Download citation file:
© ARVO (1962-2015); The Authors (2016-present)
Previously, we showed that rd3 retinal degeneration progresses significantly more slowly in C57BL/6-c2J (B6/c) than in BALB/cByJ (BALB) albino mice. At P70 in particular, the thickness of the retinal outer nuclear layer (ONL) in N10 BALB, rd3/rd3 retinas is ~50% that of N10 B6/c, rd3/rd3. The purpose of this work was to identify the chromosomal loci (QTL) of the genes/alleles that influence rd3-induced retinal degeneration (rd3-RD). The discovery of these QTL is the first step toward identifying the mouse modifier genes (and their human orthologs) that influence the course and severity of a model inherited retinal degeneration.
Starting with Rb4Bnr rd3/rd3 (a mixed strain background), the rd3 allele was bred into BALB or into B6/c to N10. At P69-71, the ONL was measured in 431 F2 progeny of a reciprocal F1 intercross between N10 B6/c, rd3/rd3 and N10 BALB, rd3/rd3. Genomic DNAs from the F2 progeny were genotyped with 877 SNPs comprising a genome-wide scan with an average spacing of 2.0 cM and 2.9 Mb. The data was analyzed with the Map Manager QTX program.
Six highly significant QTL influencing rd3-RD were detected. Four on mouse Chrs 17, 8, 14 and 6 represented B6/c gene alleles that protected against rd3-RD, while the fifth and sixth both on Chr 5 represented B6/c alleles that made the retina more sensitive. The LOD scores and percent effects for the protective B6/c QTL were 19.2/19%, 16.0/11%, 8.2/5%, 6.3/3%, respectively, and for the B6/c sensitivity alleles 21.8/17% and 5.2/3%. Additionally, two suggestive B6/c protective QTL were found on Chrs 19 and 7. The QTL on Chrs 17, 8 and 14 overlap QTL from previous age-related retinal degeneration (age-RD) studies and the Chr 6 QTL overlaps QTL from previous age-RD and light-induced RD (LD-RD) studies.
The discovery of the rd3-RD QTL represents the first step toward identifying the modifier genes that influence this model retinal degeneration.
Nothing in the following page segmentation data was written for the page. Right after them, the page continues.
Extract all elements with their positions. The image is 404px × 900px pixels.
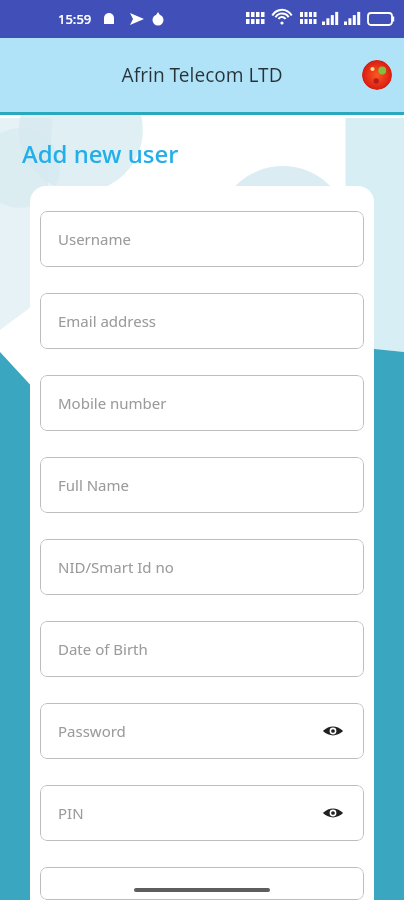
button[interactable]: Username bbox=[40, 211, 364, 267]
staticText: Username bbox=[58, 229, 346, 249]
button[interactable]: Full Name bbox=[40, 457, 364, 513]
button[interactable]: Email address bbox=[40, 293, 364, 349]
staticText bbox=[58, 874, 346, 894]
button[interactable]: Mobile number bbox=[40, 375, 364, 431]
button[interactable]: Profile bbox=[362, 60, 392, 90]
staticText: Full Name bbox=[58, 475, 346, 495]
button[interactable]: Date of Birth bbox=[40, 621, 364, 677]
button[interactable]: Toggle visibility bbox=[320, 800, 346, 826]
staticText: Date of Birth bbox=[58, 639, 346, 659]
button[interactable]: Password bbox=[40, 703, 364, 759]
staticText: Mobile number bbox=[58, 393, 346, 413]
staticText: Add new user bbox=[22, 137, 179, 170]
button[interactable]: Toggle visibility bbox=[320, 718, 346, 744]
button[interactable] bbox=[40, 867, 364, 900]
staticText: PIN bbox=[58, 803, 320, 823]
staticText: Afrin Telecom LTD bbox=[121, 62, 283, 88]
button[interactable]: NID/Smart Id no bbox=[40, 539, 364, 595]
staticText: 15:59 bbox=[58, 10, 92, 28]
button[interactable]: PIN bbox=[40, 785, 364, 841]
staticText: NID/Smart Id no bbox=[58, 557, 346, 577]
staticText: Email address bbox=[58, 311, 346, 331]
staticText: Password bbox=[58, 721, 320, 741]
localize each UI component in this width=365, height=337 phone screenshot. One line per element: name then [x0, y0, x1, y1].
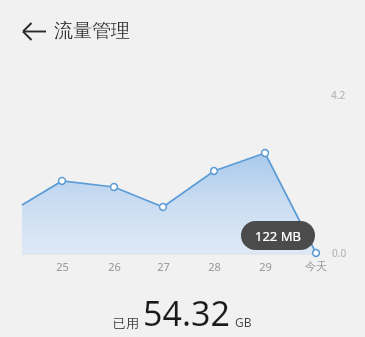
button[interactable]: Back — [14, 11, 54, 51]
staticText: 4.2 — [331, 88, 346, 102]
staticText: 29 — [259, 259, 272, 274]
staticText: 25 — [56, 259, 69, 274]
staticText: 已用 — [113, 315, 139, 331]
staticText: 54.32 — [143, 290, 230, 336]
staticText: 28 — [208, 259, 221, 274]
staticText: 今天 — [305, 259, 327, 273]
button[interactable]: 122 MB — [241, 221, 315, 250]
staticText: 26 — [108, 259, 121, 274]
staticText: 0.0 — [332, 246, 347, 260]
staticText: GB — [235, 314, 252, 330]
staticText: 流量管理 — [54, 19, 130, 43]
staticText: 27 — [157, 259, 170, 274]
staticText: 122 MB — [255, 227, 301, 245]
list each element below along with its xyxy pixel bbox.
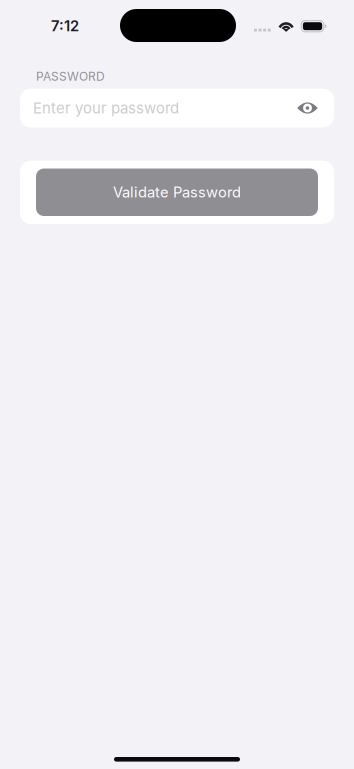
button[interactable]: Validate Password bbox=[36, 168, 318, 216]
staticText: Enter your password bbox=[33, 99, 179, 117]
staticText: PASSWORD bbox=[36, 69, 105, 84]
button[interactable]: Show password bbox=[289, 93, 326, 123]
staticText: Validate Password bbox=[113, 183, 241, 201]
button[interactable]: Enter your password bbox=[20, 88, 334, 128]
staticText: 7:12 bbox=[51, 17, 79, 35]
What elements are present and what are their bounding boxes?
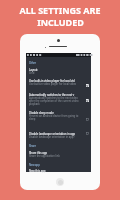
staticText: Disable sleep mode bbox=[29, 111, 82, 115]
button[interactable]: New this app bbox=[26, 169, 91, 173]
staticText: Prevent an Android device from going to … bbox=[29, 114, 82, 120]
staticText: New app bbox=[29, 163, 82, 167]
staticText: Disable landscape orientation in app bbox=[29, 132, 82, 136]
button[interactable]: Toggle option bbox=[85, 131, 90, 136]
staticText: Automatically switches to the next video… bbox=[29, 96, 82, 105]
button[interactable]: Automatically switches to the next v bbox=[26, 93, 91, 102]
button[interactable]: Toggle option bbox=[85, 117, 90, 122]
staticText: Share bbox=[29, 144, 82, 148]
staticText: Other bbox=[29, 61, 82, 65]
staticText: Grid bbox=[29, 71, 82, 75]
button[interactable]: Use built-in video player for local vid bbox=[26, 79, 91, 83]
button[interactable]: Home bbox=[56, 178, 64, 186]
button[interactable]: Share this app bbox=[26, 151, 91, 155]
staticText: Share the application link bbox=[29, 154, 82, 158]
button[interactable]: Disable landscape orientation in app bbox=[26, 132, 91, 136]
staticText: INCLUDED bbox=[37, 16, 84, 28]
staticText: Layout bbox=[29, 68, 82, 72]
staticText: ALL SETTINGS ARE bbox=[19, 4, 101, 16]
button[interactable]: Toggle option bbox=[85, 98, 90, 103]
staticText: Automatically switches to the next v bbox=[29, 93, 82, 97]
staticText: Use built-in video player for local vid bbox=[29, 79, 82, 83]
button[interactable]: Disable sleep mode bbox=[26, 111, 91, 117]
staticText: New this app bbox=[29, 169, 82, 173]
button[interactable]: Toggle option bbox=[85, 83, 90, 88]
button[interactable]: Layout bbox=[26, 68, 91, 72]
staticText: Disable landscape orientation in app? bbox=[29, 135, 82, 139]
staticText: Share this app bbox=[29, 151, 82, 155]
staticText: Use built-in video player for local vide… bbox=[29, 82, 82, 86]
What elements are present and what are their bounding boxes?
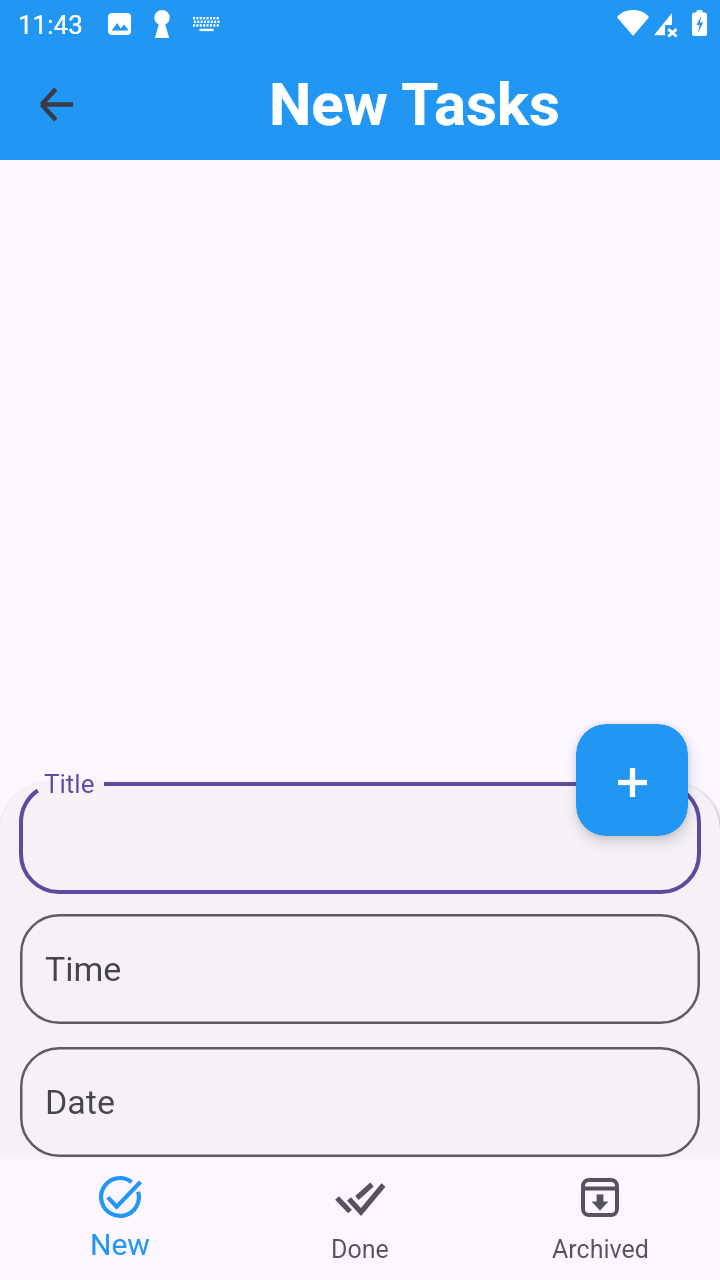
staticText: Date — [45, 1082, 115, 1122]
button[interactable]: Back — [20, 68, 92, 140]
button[interactable]: Time — [20, 914, 700, 1024]
staticText: New Tasks — [269, 69, 560, 139]
button[interactable]: Archived — [480, 1159, 720, 1280]
button[interactable]: New — [0, 1159, 240, 1280]
button[interactable]: Add task — [576, 724, 688, 836]
button[interactable]: Title — [19, 782, 701, 894]
staticText: New — [90, 1227, 150, 1262]
button[interactable]: Date — [20, 1047, 700, 1157]
staticText: Title — [44, 769, 95, 799]
staticText: Archived — [552, 1235, 649, 1264]
staticText: Time — [45, 949, 122, 989]
button[interactable]: Done — [240, 1159, 480, 1280]
staticText: 11:43 — [18, 10, 83, 40]
staticText: Done — [331, 1235, 389, 1264]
The presence of three QTL in common between age-RD and rd3-RD and one QTL common to age-RD, LD-RD and rd3-RD suggests that all three types of retinal degeneration and particularly the mutation-induced rd3-RD and age-RD have significant genetic elements in common. The identification of these mouse modifier gene elements common to 2 or 3 retinal degeneration pathways and their human orthologs will open avenues of study designed to identify therapeutic regimens of broad effect.